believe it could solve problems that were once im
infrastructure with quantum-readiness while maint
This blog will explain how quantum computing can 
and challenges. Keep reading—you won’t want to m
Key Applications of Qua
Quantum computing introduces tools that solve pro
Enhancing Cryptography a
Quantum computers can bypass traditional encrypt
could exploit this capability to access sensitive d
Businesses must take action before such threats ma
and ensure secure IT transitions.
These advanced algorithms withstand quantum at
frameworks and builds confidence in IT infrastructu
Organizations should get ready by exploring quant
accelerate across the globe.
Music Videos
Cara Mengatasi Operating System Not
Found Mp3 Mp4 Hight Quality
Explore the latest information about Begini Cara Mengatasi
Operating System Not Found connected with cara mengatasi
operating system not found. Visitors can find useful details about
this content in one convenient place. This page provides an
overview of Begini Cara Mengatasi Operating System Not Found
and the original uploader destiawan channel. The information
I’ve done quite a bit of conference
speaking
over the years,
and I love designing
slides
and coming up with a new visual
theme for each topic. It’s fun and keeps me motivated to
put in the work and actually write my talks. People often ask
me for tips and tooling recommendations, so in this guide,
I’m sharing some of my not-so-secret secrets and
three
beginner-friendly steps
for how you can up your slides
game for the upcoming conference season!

■ ■ ■ ■ ■ ■ ■

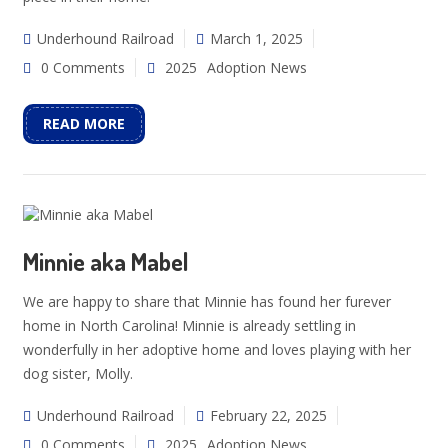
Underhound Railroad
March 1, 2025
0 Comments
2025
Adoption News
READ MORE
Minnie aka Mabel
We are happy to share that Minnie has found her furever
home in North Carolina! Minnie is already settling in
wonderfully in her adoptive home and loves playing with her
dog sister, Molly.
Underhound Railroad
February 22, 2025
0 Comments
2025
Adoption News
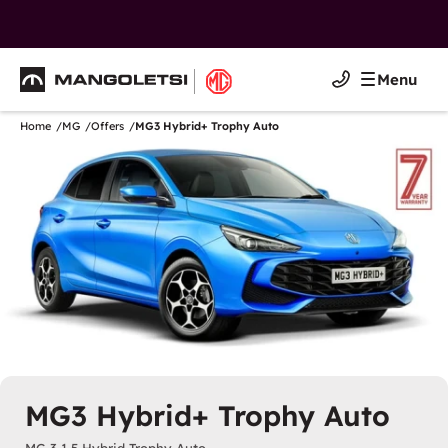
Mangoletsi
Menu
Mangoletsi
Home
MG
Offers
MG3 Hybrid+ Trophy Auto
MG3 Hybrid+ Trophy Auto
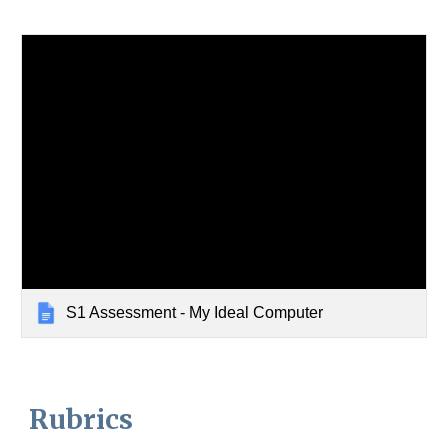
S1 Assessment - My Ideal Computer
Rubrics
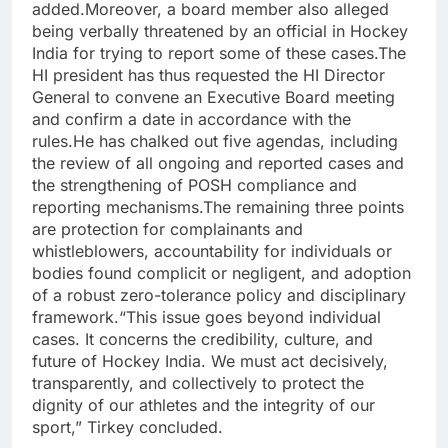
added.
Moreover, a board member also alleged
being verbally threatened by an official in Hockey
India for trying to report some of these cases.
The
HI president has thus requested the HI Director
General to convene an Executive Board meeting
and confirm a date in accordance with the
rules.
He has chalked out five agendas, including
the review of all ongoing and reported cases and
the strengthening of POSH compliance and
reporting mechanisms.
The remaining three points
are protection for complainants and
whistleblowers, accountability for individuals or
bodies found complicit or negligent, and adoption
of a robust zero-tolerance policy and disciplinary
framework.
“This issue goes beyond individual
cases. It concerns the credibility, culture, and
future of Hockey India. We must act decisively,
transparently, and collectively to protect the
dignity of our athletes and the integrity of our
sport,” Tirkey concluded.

■ ■ ■ ■ ■ ■ ■

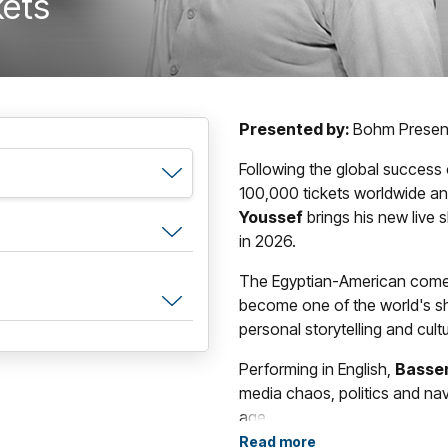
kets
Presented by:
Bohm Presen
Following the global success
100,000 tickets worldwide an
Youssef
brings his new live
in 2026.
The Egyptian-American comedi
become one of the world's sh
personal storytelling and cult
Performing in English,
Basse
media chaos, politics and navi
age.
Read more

■ ■ ■ ■ ■ ■ ■

**What to work on**
An exact copy of the lines above, from the one containing "Enhancing Cryptography a" through the one containing "operating system not found.", is the whole of the answer.

**Answer section**
Enhancing Cryptography a
Quantum computers can bypass traditional encrypt
could exploit this capability to access sensitive d
Businesses must take action before such threats ma
and ensure secure IT transitions.
These advanced algorithms withstand quantum at
frameworks and builds confidence in IT infrastructu
Organizations should get ready by exploring quant
accelerate across the globe.
Music Videos
Cara Mengatasi Operating System Not
Found Mp3 Mp4 Hight Quality
Explore the latest information about Begini Cara Mengatasi
Operating System Not Found connected with cara mengatasi
operating system not found. Visitors can find useful details about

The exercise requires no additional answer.